## Problem requirements
Scan the following material for the string "sağlar" and copy each line in which it appears.

## Data for this exercise

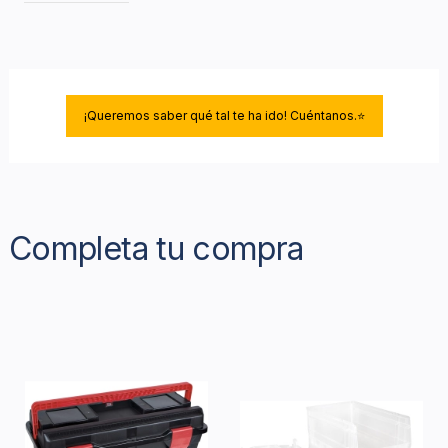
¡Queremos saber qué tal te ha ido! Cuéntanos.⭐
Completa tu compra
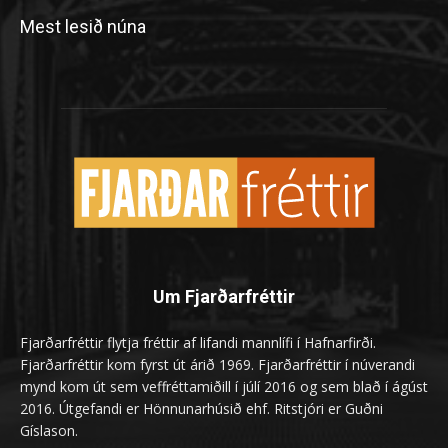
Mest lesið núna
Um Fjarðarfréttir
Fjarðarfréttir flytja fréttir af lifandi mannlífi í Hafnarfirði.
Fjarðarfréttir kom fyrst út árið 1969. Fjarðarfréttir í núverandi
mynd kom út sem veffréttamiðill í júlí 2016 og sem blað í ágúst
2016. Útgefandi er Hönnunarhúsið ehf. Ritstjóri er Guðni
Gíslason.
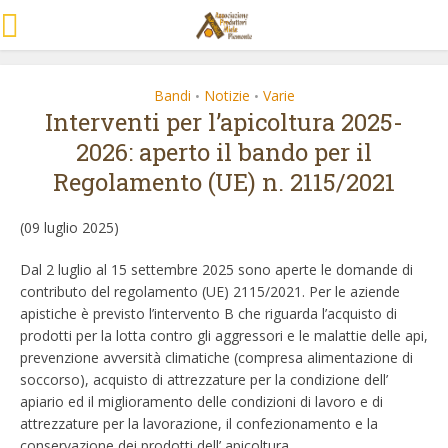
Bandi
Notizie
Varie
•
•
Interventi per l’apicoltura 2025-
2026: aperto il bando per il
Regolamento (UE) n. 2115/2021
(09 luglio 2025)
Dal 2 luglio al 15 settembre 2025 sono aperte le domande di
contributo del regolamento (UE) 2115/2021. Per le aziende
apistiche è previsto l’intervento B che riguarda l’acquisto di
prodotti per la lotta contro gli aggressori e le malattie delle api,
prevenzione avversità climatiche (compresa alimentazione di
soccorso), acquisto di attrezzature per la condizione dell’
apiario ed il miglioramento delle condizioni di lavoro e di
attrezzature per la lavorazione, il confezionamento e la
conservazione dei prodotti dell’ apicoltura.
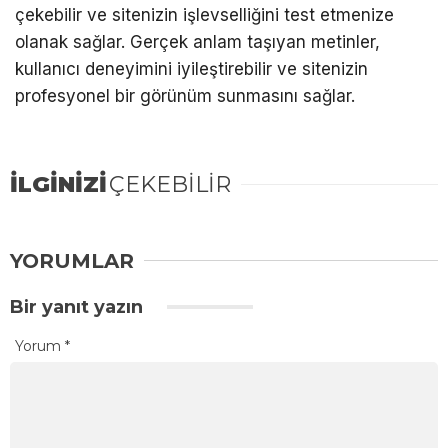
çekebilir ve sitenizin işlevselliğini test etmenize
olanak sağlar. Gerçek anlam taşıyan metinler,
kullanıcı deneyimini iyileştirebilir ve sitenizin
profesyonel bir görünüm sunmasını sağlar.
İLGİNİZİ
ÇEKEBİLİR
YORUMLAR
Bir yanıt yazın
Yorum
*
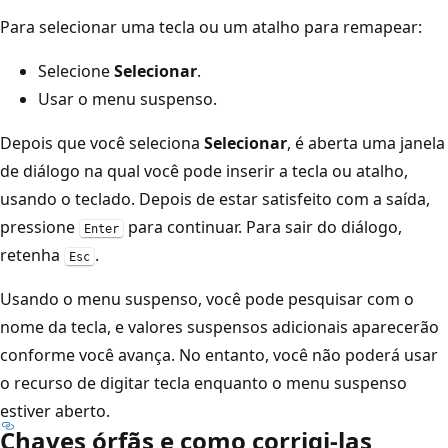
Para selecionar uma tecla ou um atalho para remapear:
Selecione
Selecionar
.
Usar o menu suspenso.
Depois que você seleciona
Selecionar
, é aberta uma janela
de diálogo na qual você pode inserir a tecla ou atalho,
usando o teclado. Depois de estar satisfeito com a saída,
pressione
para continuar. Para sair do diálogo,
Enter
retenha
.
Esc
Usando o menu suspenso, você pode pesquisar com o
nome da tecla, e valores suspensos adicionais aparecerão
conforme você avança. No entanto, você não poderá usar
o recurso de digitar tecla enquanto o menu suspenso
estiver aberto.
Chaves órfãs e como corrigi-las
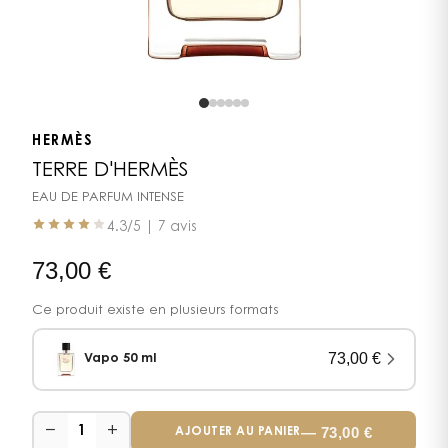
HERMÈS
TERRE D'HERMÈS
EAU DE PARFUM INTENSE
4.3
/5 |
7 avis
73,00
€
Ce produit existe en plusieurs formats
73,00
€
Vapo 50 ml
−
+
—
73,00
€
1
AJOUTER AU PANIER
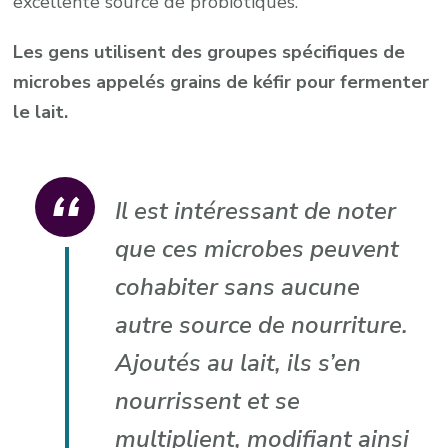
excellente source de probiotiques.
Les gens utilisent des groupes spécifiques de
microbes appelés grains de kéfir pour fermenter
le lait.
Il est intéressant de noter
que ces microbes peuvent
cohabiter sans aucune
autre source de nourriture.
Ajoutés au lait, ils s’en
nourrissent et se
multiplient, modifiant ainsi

==

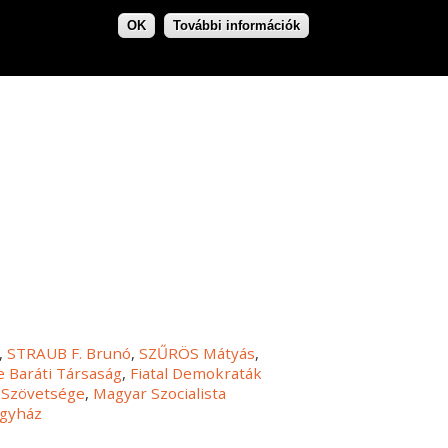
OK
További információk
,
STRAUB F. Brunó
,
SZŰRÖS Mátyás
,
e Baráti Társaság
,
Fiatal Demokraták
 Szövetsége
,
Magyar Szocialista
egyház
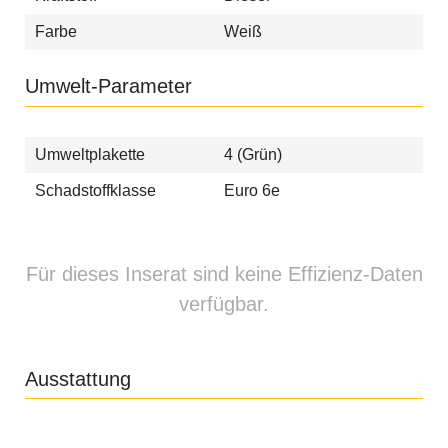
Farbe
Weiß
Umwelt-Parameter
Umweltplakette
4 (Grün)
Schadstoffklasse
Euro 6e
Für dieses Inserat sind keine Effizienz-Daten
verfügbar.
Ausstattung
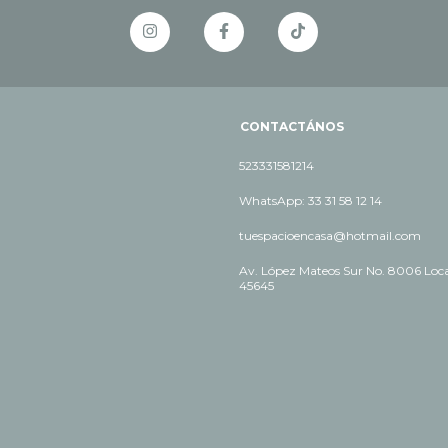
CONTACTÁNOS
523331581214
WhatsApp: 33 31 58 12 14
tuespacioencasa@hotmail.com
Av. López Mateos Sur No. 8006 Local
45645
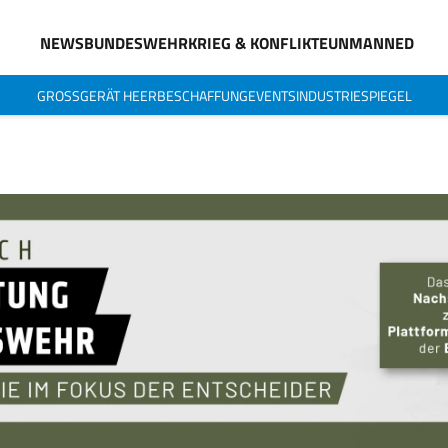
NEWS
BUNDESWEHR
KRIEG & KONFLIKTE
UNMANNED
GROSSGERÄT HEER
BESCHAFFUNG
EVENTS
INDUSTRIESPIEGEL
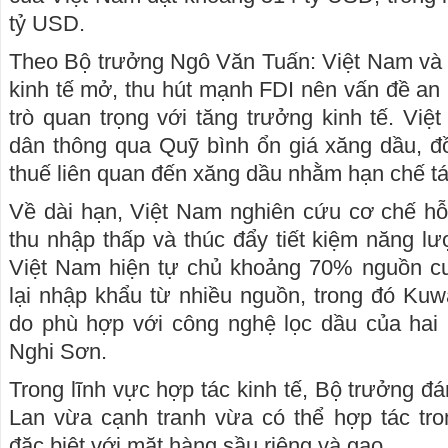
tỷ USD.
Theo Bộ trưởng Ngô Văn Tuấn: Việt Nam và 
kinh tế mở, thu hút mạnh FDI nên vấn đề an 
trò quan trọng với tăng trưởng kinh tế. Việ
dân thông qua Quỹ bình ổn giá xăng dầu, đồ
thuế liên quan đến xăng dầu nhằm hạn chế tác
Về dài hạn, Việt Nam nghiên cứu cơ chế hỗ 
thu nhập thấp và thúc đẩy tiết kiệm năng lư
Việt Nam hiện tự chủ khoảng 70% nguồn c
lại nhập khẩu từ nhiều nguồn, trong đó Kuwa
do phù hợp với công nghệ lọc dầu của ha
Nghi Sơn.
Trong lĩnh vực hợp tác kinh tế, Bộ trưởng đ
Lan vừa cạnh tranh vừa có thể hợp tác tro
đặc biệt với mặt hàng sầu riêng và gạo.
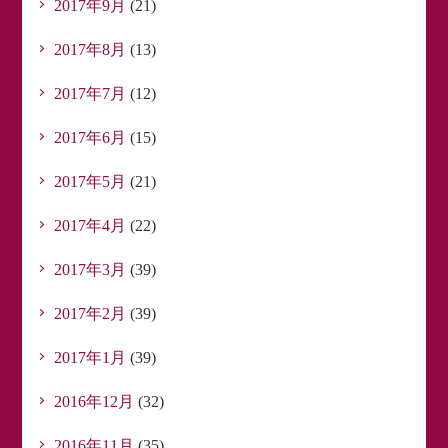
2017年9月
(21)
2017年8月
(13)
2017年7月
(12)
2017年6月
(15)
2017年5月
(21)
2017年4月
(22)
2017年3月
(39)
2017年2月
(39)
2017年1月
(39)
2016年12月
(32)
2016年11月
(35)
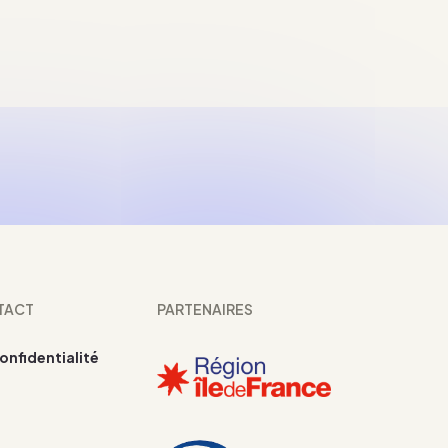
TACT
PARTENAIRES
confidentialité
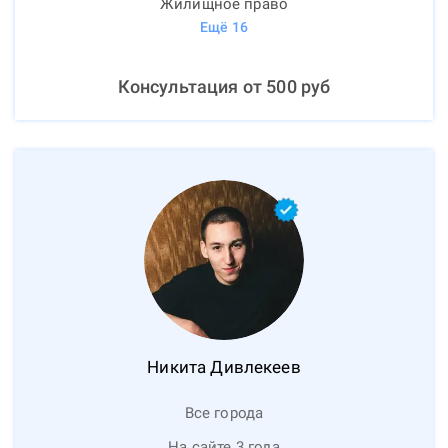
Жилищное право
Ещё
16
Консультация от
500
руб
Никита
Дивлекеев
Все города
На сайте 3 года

## Your response
olanak sağlar. Gerçek anlam taşıyan metinler,
profesyonel bir görünüm sunmasını sağlar.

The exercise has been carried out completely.